Now, suppose I have another, the same matrix, corresponding to second derivatives in the y direction. Same. And what I really want to do is both. I want to have a matrix K that corresponds to minus the second in the x direction minus the second in the y. So this is the Laplace. Laplacian. Which is all over the place in differential equations.
At a typical point, I want to do minus one of these, two of these minus one of those in the x direction, and I want to add to that minus 1. Now that 2 becomes a 4 and minus 1 in the y direction. So I'm looking for the 2 by 2 matrix-- sorry, the two dimensional matrix that takes-- that does that five point scheme. Five weights at each point. It takes four of the-- on the diagonal and minus 1 on the four neighbors.
And the operation that would do that would be you would use Kron. It wouldn't be Kron of A B. That would just-- K of A B is not what I-- a Kron of A B is not what I want. Yeah, that would do one and then the other one. And then that would probably produce nine non-zeroes. I want something that adds here. So I want Kron of A times the identity. That gives me the two dimensional thing for this part.

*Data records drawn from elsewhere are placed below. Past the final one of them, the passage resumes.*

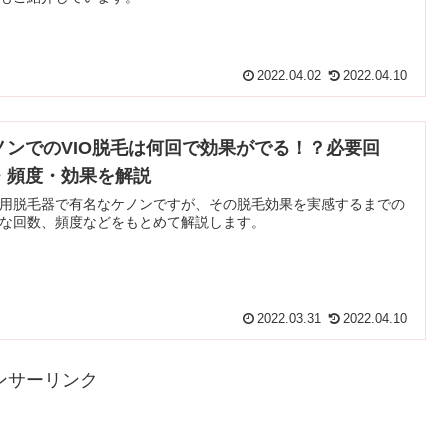
2022.04.02
2022.04.10
ノンでのVIO脱毛は何回で効果がでる！？必要回
・頻度・効果を解説
用脱毛器で有名なケノンですが、その脱毛効果を実感するまでの
な回数、頻度などをもとめて解説します。
2022.03.31
2022.04.10
ンサーリンク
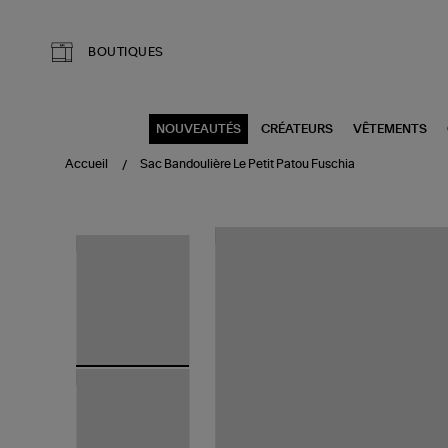
Aller au contenu principal
BOUTIQUES
NOUVEAUTÉS
CRÉATEURS
VÊTEMENTS
Accueil
Sac Bandoulière Le Petit Patou Fuschia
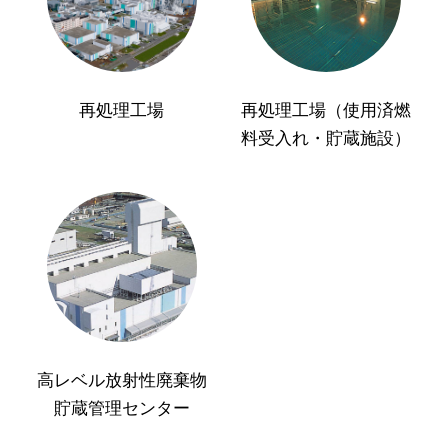
再処理工場
再処理工場（使用済燃
料受入れ・貯蔵施設）
高レベル放射性廃棄物
貯蔵管理センター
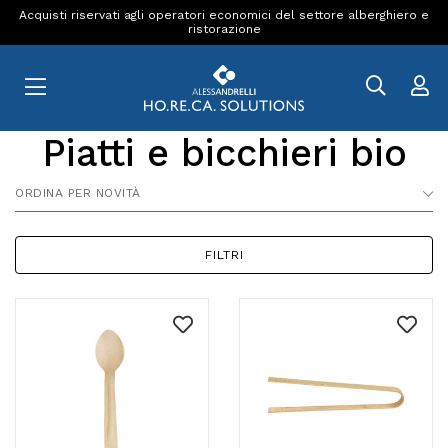
Acquisti riservati agli operatori economici del settore alberghiero e
ristorazione
Piatti e bicchieri bio
ORDINA PER NOVITÀ
FILTRI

And then I'll add on Kron of I B for the vertical derivative, the derivatives in the y direction. So that's called a Kronecker sum. The other was a Kronecker product. So that would be a Kronecker product. This would be another Kronecker product, and the total is called the Kronecker sum.
OK. I wanted just to get those notations out. Because really, Fourier transforming is such a central operation in all of applied math, and especially in signal processing.
OK, so I'm good for it today. Let's see. I've got one volunteer so far to talk about a project. Can I encourage an email from anybody that doesn't-- you don't have to be a superstar. You're just willing to do it.
Tell us something about what you've learned. Get comments from the audience. And 10 or 15 minutes is all I'm thinking about. OK, I'll let you send me an email if you'd like to tell us that and get some feedback. OK, good. So I'll see you Wednesday. Thanks.
Problems for Lecture 32
From textbook Section IV.2
4. Any two circulant matrices of the same size commute: \(CD=DC\). They have the same eigenvectors \(\boldsymbol{q}_k\) (the columns of the Fourier matrix \(F\)). Show that the eigenvalues \(\lambda_k(CD)\) are equal to \(\lambda_k(C)\) times \(\lambda_k(D)\).